Structure-activity relationships (SAR) research of thiourea derivatives as dual inhibitors targeting both HIV-1 capsid and human cyclophilin A
Chen, Kan,Tan, Zhiwu,He, Meizi,Li, Jiebo,Tang, Shixing,Hewlett, Indira,Yu, Fei,Jin, Yinxue,Yang, Ming
scheme or table, p. 25 - 33 (2011/04/17)
HIV-1 capsid (CA) and human cyclophilin A (CypA) play important roles in HIV-1 assembly and disassembly processes, which are critical in HIV-1 replication. Based on the discovery of thiourea derivatives targeting both of the two proteins and indicating effective inhibitory activities in our group, we designed and synthesized a new class of thiourea derivatives.
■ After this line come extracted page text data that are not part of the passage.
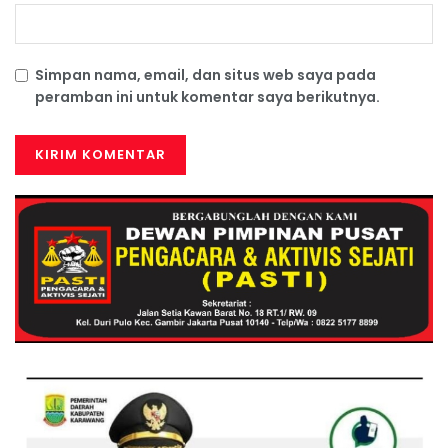
Simpan nama, email, dan situs web saya pada
peramban ini untuk komentar saya berikutnya.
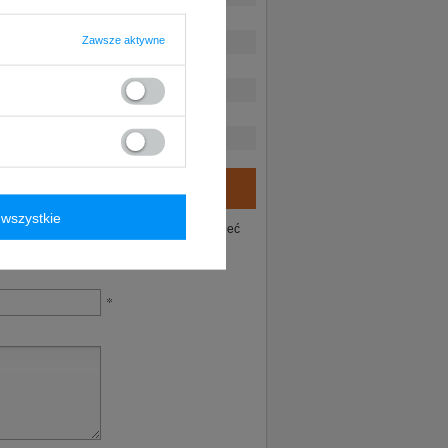
Zawsze aktywne
wszystkie
ie tego produktu. Postaramy się odpowiedzieć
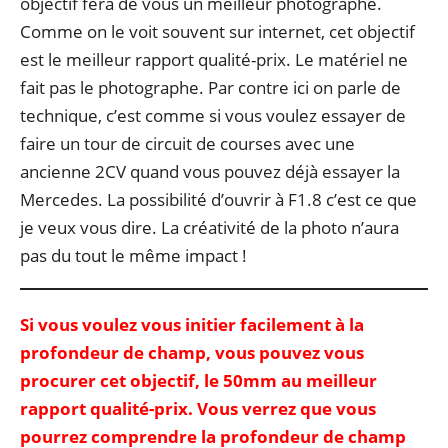
objectif fera de vous un meilleur photographe.
Comme on le voit souvent sur internet, cet objectif
est le meilleur rapport qualité-prix. Le matériel ne
fait pas le photographe. Par contre ici on parle de
technique, c’est comme si vous voulez essayer de
faire un tour de circuit de courses avec une
ancienne 2CV quand vous pouvez déjà essayer la
Mercedes. La possibilité d’ouvrir à F1.8 c’est ce que
je veux vous dire. La créativité de la photo n’aura
pas du tout le même impact !
Si vous voulez vous initier facilement à la
profondeur de champ, vous pouvez vous
procurer cet objectif, le 50mm au meilleur
rapport qualité-prix. Vous verrez que vous
pourrez comprendre la profondeur de champ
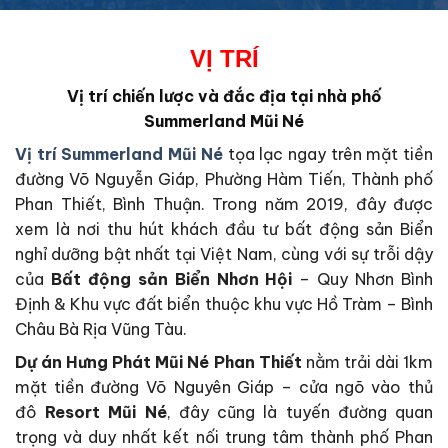
VỊ TRÍ
Vị trí chiến lược và đắc địa tại nhà phố
Summerland Mũi Né
Vị trí Summerland Mũi Né
tọa lạc ngay trên mặt tiền
đường Võ Nguyễn Giáp, Phường Hàm Tiến, Thành phố
Phan Thiết, Bình Thuận. Trong năm 2019, đây được
xem là nơi thu hút khách đầu tư bất động sản Biển
nghỉ dưỡng bật nhất tại Việt Nam, cùng với sự trỗi dậy
của
Bất động sản Biển Nhơn Hội
– Quy Nhơn Bình
Định & Khu vực đất biển thuộc khu vực Hồ Tràm – Bình
Châu Bà Rịa Vũng Tàu.
Dự án Hưng Phát Mũi Né Phan Thiết
nằm trải dài 1km
mặt tiền đường Võ Nguyên Giáp – cửa ngõ vào thủ
đô
Resort Mũi Né
, đây cũng là tuyến đường quan
trọng và duy nhất kết nối trung tâm thành phố Phan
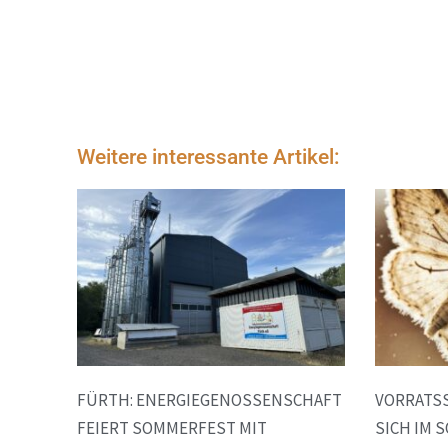
Weitere interessante Artikel:
FÜRTH: ENERGIEGENOSSENSCHAFT
VORRATS
FEIERT SOMMERFEST MIT
SICH IM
Their abilities to bind to capsid and cyclophilin A were determined by ultraviolet spectroscopic analysis, fluorescence binding affinity, and PPIase inhibition assay. Furthermore, the newly synthesized compounds were tested for their antiviral activities and cytotoxicities using CEM cells. According to the biological evaluation and subsequent molecular docking analyses, we studied the structure-activity relationships of thiourea derivatives. Three optimal compounds (K17, K24, K25) based on the achieved structure-activity relationships would be the basis for future optimization.